INFORMATION SUPPLIED section start

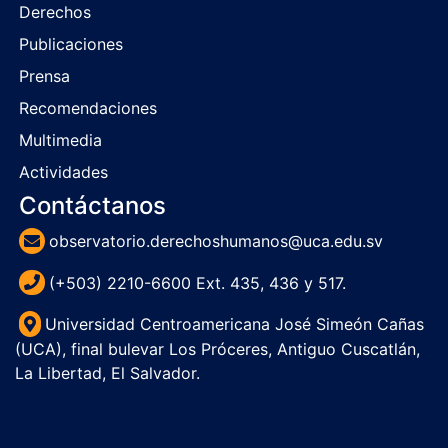
Derechos
Publicaciones
Prensa
Recomendaciones
Multimedia
Actividades
Contáctanos
observatorio.derechoshumanos@uca.edu.sv
(+503) 2210-6600 Ext. 435, 436 y 517.
Universidad Centroamericana José Simeón Cañas
(UCA), final bulevar Los Próceres, Antiguo Cuscatlán,
La Libertad, El Salvador.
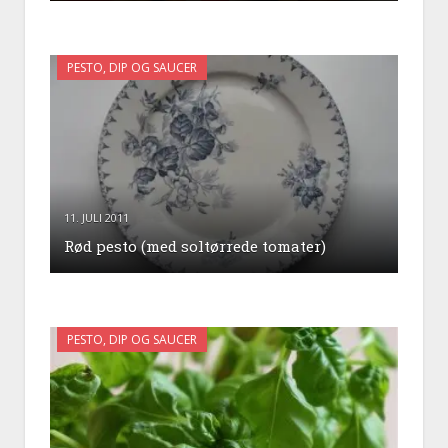
PESTO, DIP OG SAUCER
11. JULI 2011
Rød pesto (med soltørrede tomater)
PESTO, DIP OG SAUCER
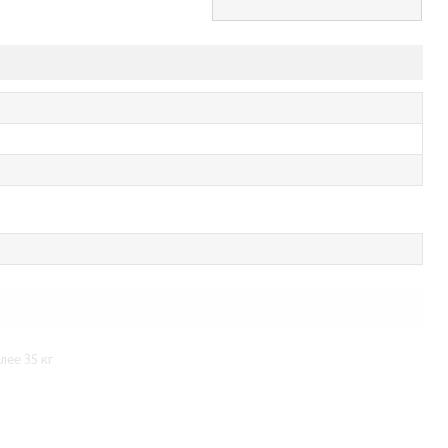
ее 35 кг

INFORMATION SUPPLIED section end

EXERCISE AIM: Word for word, return all the entries and skip their pictures.

ANSWER BOX:
Derechos
Publicaciones
Prensa
Recomendaciones
Multimedia
Actividades
Contáctanos
observatorio.derechoshumanos@uca.edu.sv
(+503) 2210-6600 Ext. 435, 436 y 517.
Universidad Centroamericana José Simeón Cañas
(UCA), final bulevar Los Próceres, Antiguo Cuscatlán,
La Libertad, El Salvador.
PESTO, DIP OG SAUCER
11. JULI 2011
Rød pesto (med soltørrede tomater)
PESTO, DIP OG SAUCER
ее 35 кг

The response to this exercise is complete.